2. Would it make sense for records to always need to be tagged, which would enforce consistent use of `type` instead of `type alias`. This would make them more like haskell's records, although I'm not sure that that would be a good thing to be like, given the perennial talk about how haskell's record system needs an overhaul[1].

-Iain
[1] for anyone curious, https://ghc.haskell.org/trac/ghc/wiki/Records is the wiki page about the issue. Apparently an upcoming version of GHC will improve the situation.

Max Goldstein

unread,
Dec 13, 2015, 11:08:29 AM12/13/15
to Elm Discuss
Yes, this is exactly the right place to ask these sorts of questions. Welcome to Elm!

You're correct that 0.16 removed record extension, which is adding a field to a record. (You can still update the value of a field that is already present.) If you have two "similar" records, you essentially have to make one with the fields of the other explicitly.

You mentioned a Haskell background - Elm's type is Haskell's data, and Elm's type alias is Haskell's type, more or less. If that doesn't help, read the section "Type Aliases and Union Types" in this document.
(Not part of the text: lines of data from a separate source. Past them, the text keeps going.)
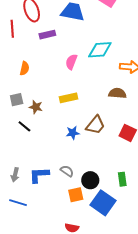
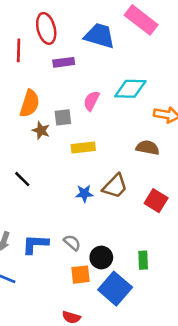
orange semicircle: (25, 68) -> (30, 103), size x1.5
gray square: (17, 100) -> (63, 117), moved
brown star: (36, 107) -> (41, 130), moved

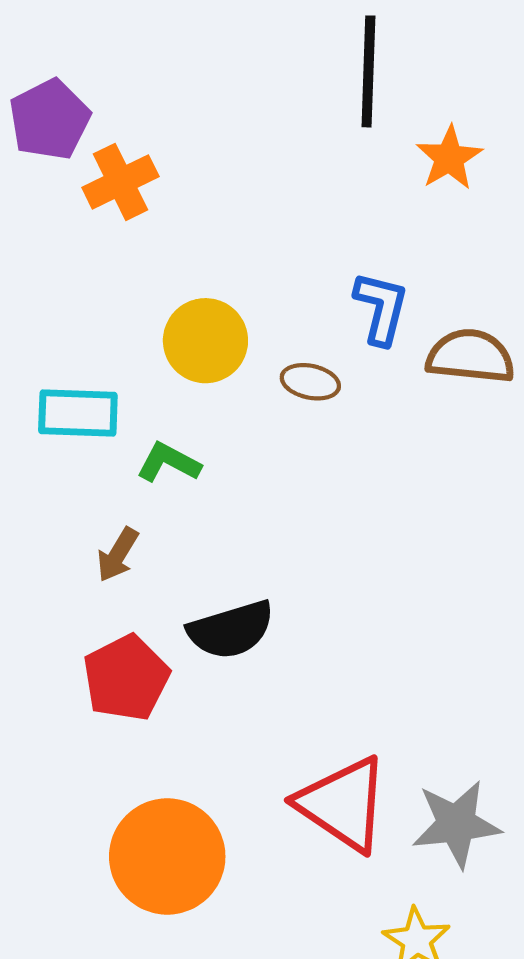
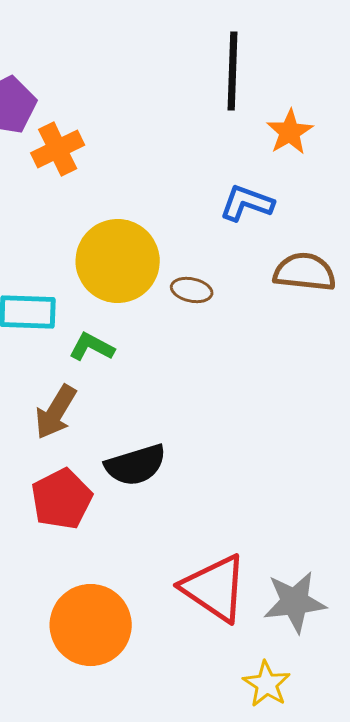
blue L-shape: (381, 308) -> (247, 203), moved, turned -84
yellow circle: (205, 341) -> (118, 261), size x1.4
brown arrow: (118, 555) -> (56, 412), size x1.4

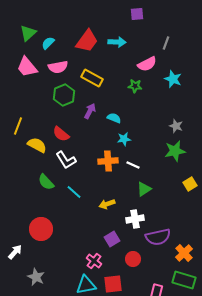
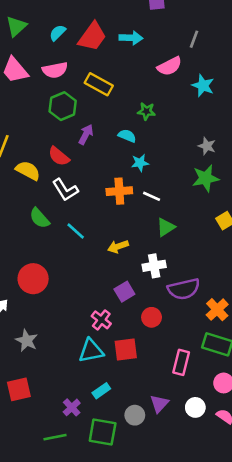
cyan semicircle: (48, 43) -> (58, 33), moved
green star: (135, 86) -> (146, 111), moved
purple arrow: (90, 111) -> (86, 134), moved

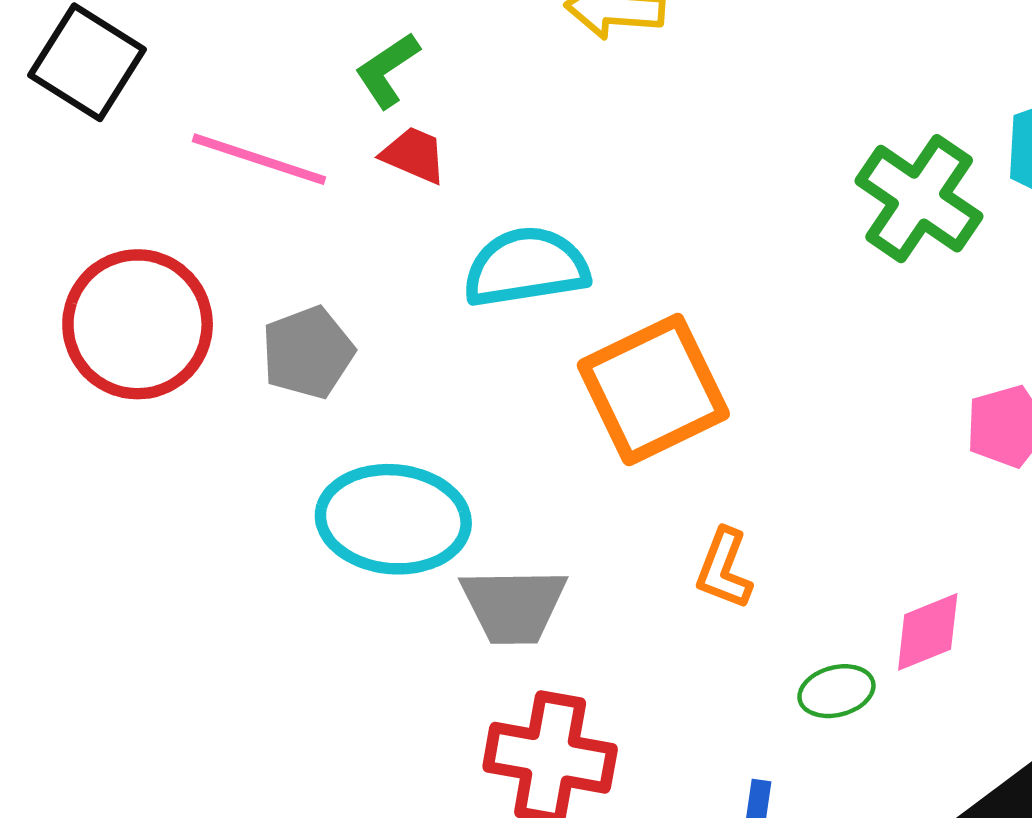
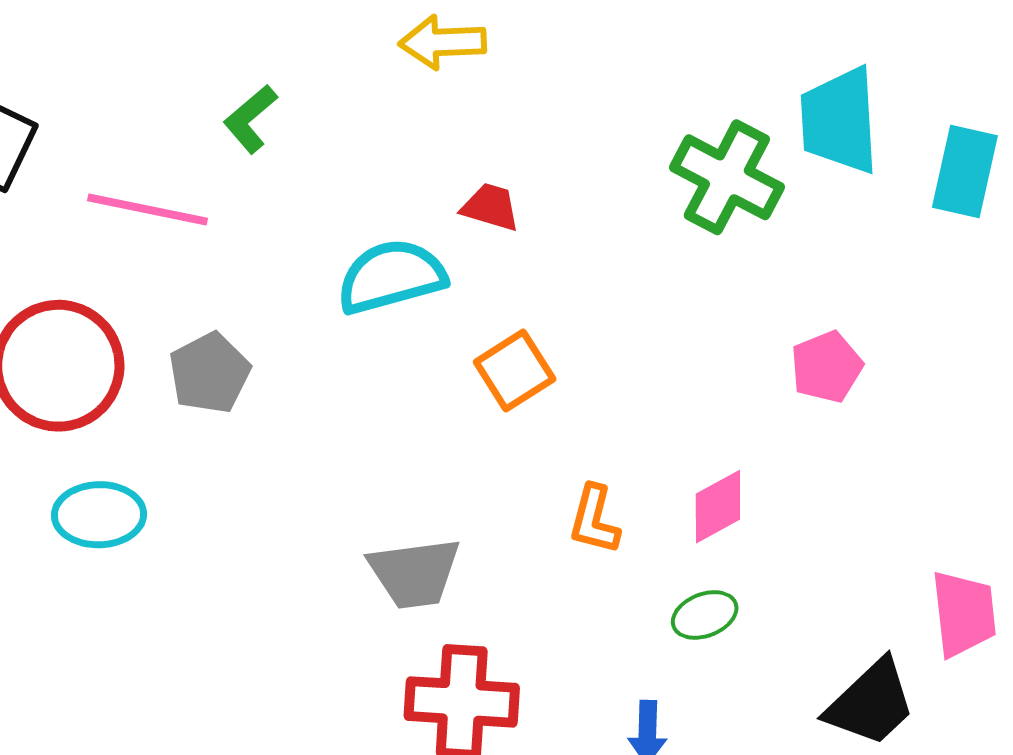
red trapezoid: (414, 155) -> (491, 207), moved
orange square: (653, 390) -> (515, 371), size x0.6
cyan ellipse: (393, 519) -> (99, 515), moved, size x0.7
pink diamond: (928, 632) -> (718, 507), moved

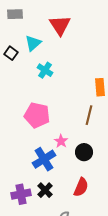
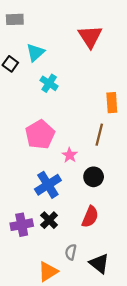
red triangle: (60, 25) -> (90, 37), moved
pink pentagon: (37, 115) -> (40, 135), turned 30
pink star: (61, 141) -> (70, 155), moved

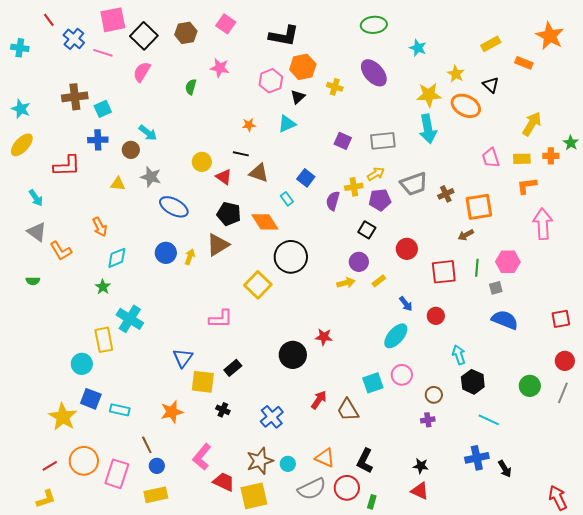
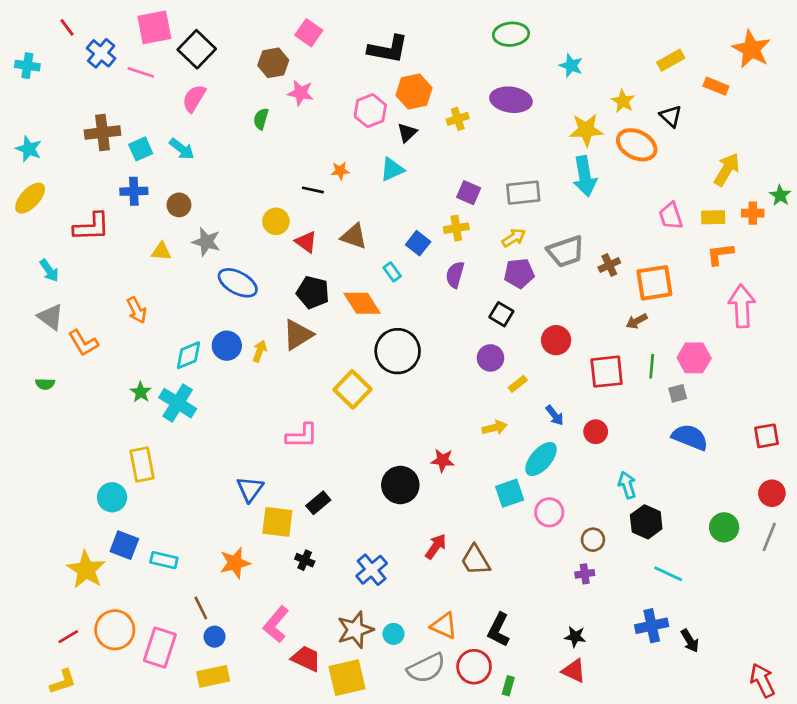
brown hexagon: (186, 33) -> (273, 63), moved
purple ellipse: (374, 73) -> (511, 100), turned -40
yellow cross: (335, 87) -> (458, 119), turned -35
cyan arrow: (148, 133) -> (182, 149), moved
black line: (241, 154) -> (313, 190), moved
yellow cross: (354, 187) -> (456, 228), moved
cyan diamond: (117, 258) -> (189, 355), moved
yellow arrow: (346, 283) -> (495, 428), moved
cyan cross: (130, 319) -> (178, 403), moved
cyan square: (373, 383) -> (510, 493), moved

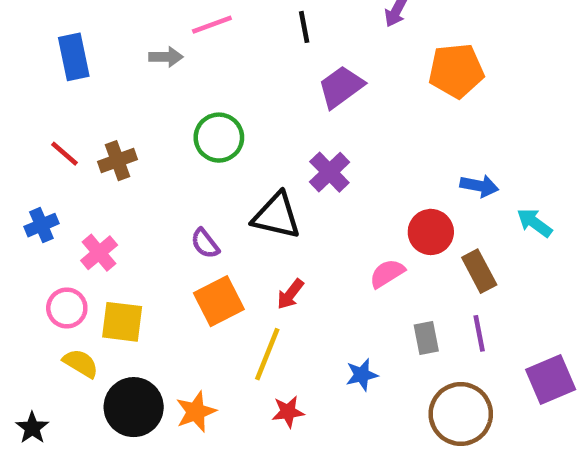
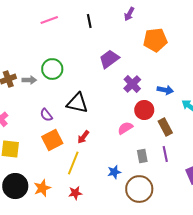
gray arrow: (166, 57) -> (29, 80), moved
purple trapezoid: (341, 87) -> (109, 59), moved
purple cross: (329, 172) -> (132, 84), moved
red star: (288, 412) -> (75, 193), moved
brown circle: (461, 414) -> (139, 189), moved

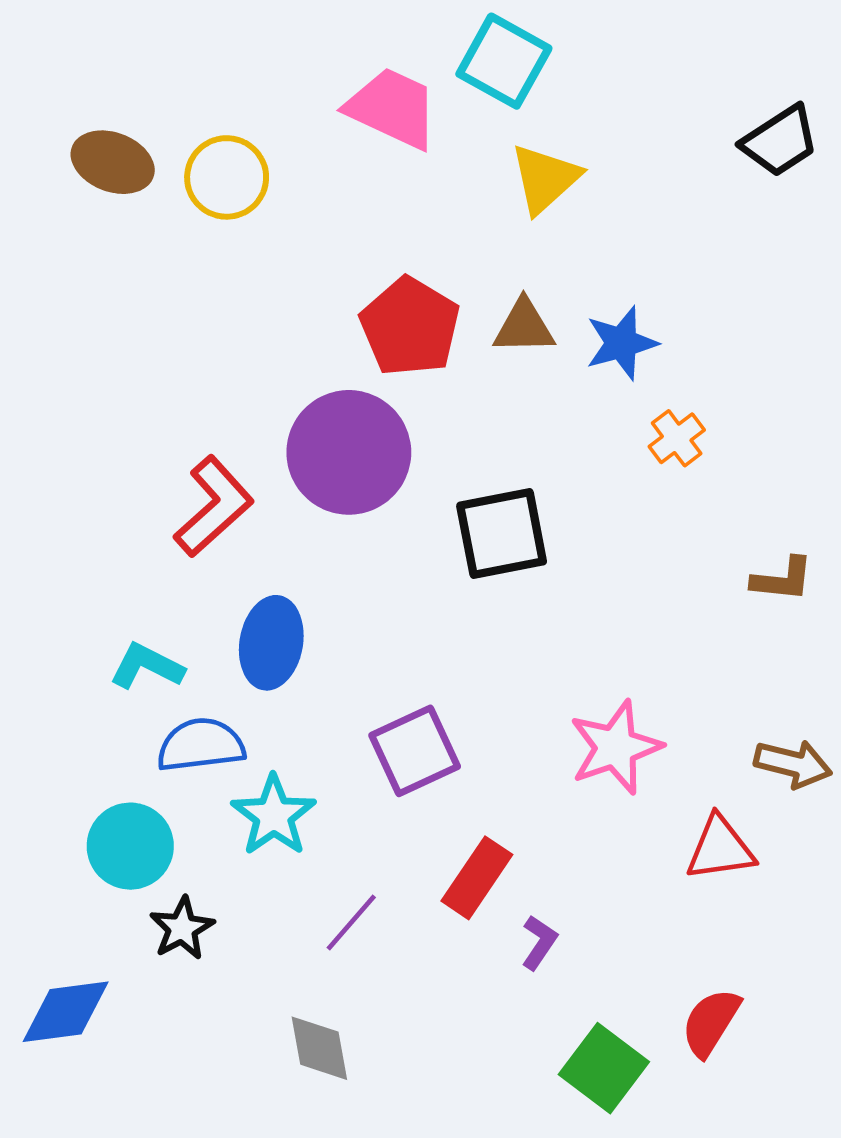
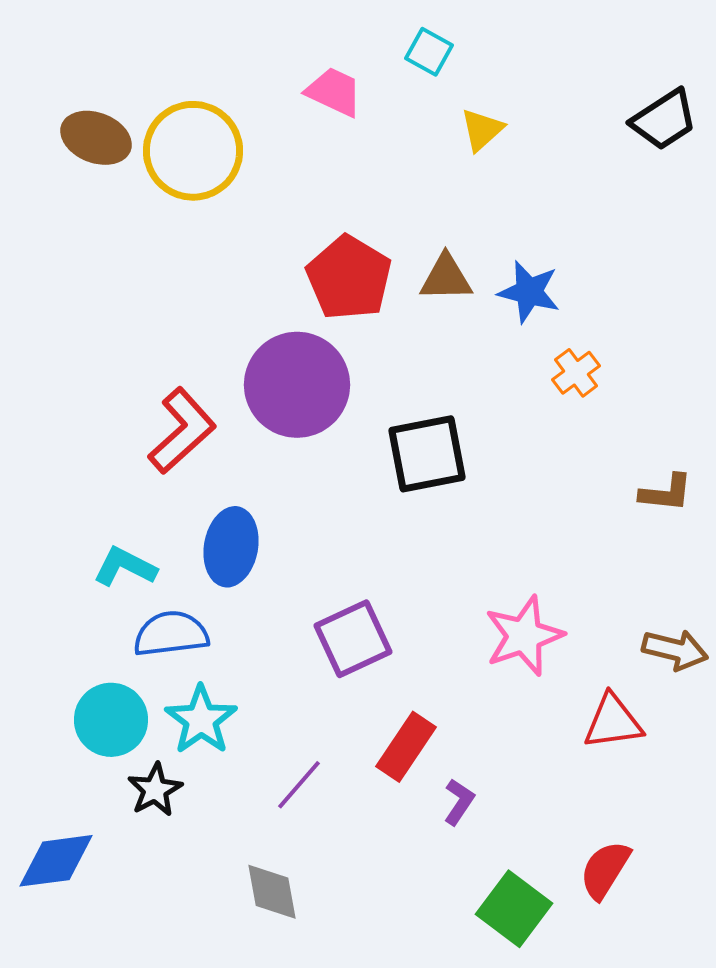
cyan square: (504, 61) -> (429, 52), size x0.6
pink trapezoid: (392, 108) -> (334, 92), size x0.7
yellow circle: (227, 177) -> (193, 151), size x1.4
yellow triangle: (545, 179) -> (482, 130), moved, size x0.7
blue star: (621, 343) -> (529, 292), turned 30
cyan star: (274, 816) -> (201, 720), moved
If a union tag has a lot of fields, its reasonable to put them into a record. Here is an example from a third-party library. The Result type is defined in core; the library defines an alias for result with specific types for each type variable. Each of the specific types is a record, and one is essentially the other with more fields. Yet, rather than do some crazy extension magic, the library defines the two records independently, and they just happen to have overlapping fields. This makes things simpler. (As a downside, there's no shorthand for getting fields which are present in both cases without doing case analysis.)

Usually we discourage libraries from exposing large types like these, since it makes them hard to change later. For an example of that, let's look at my own library, elm-animation. The Animation type is "opaque", meaning that it's a union type (created with type, no alias) whose tags are not exported. If you look at the source, you'll find that Animation has only one tag, which I've given the minimal name A so I can focus on the record which holds the actual values. Because there is only one case, I can unwrap the record in the argument list, do my dirty work on the record, rewrap it in A, and pass it back out. Note that even though I define a type alias for AnimRecord, it's not exported, so to client code, it doesn't exist. (Client = someone using a library/package.)

Having Animation be an opaque type is very useful because I can define my own abstractions like DurationOrSpeed, and the ramp field that clients never get or set directly. If I want to add more fields to the record or more tags to the union type, I can do that without doing a major version bump (so long as I update all the functions to work with the new types). Because the Animation type is used mostly for private bookkeeping, opaque (type) is the way to go. By contrast, in elm-check, having all the information about test results in front of me is very useful. I can navigate the tree and pluck out exactly the information I need using Elm's built-in record access and case expression syntax. Notice that both type-aliased records and union types are used. So the better question is not, should we prefer type to type alias, but rather, how should we choose what to export from out modules?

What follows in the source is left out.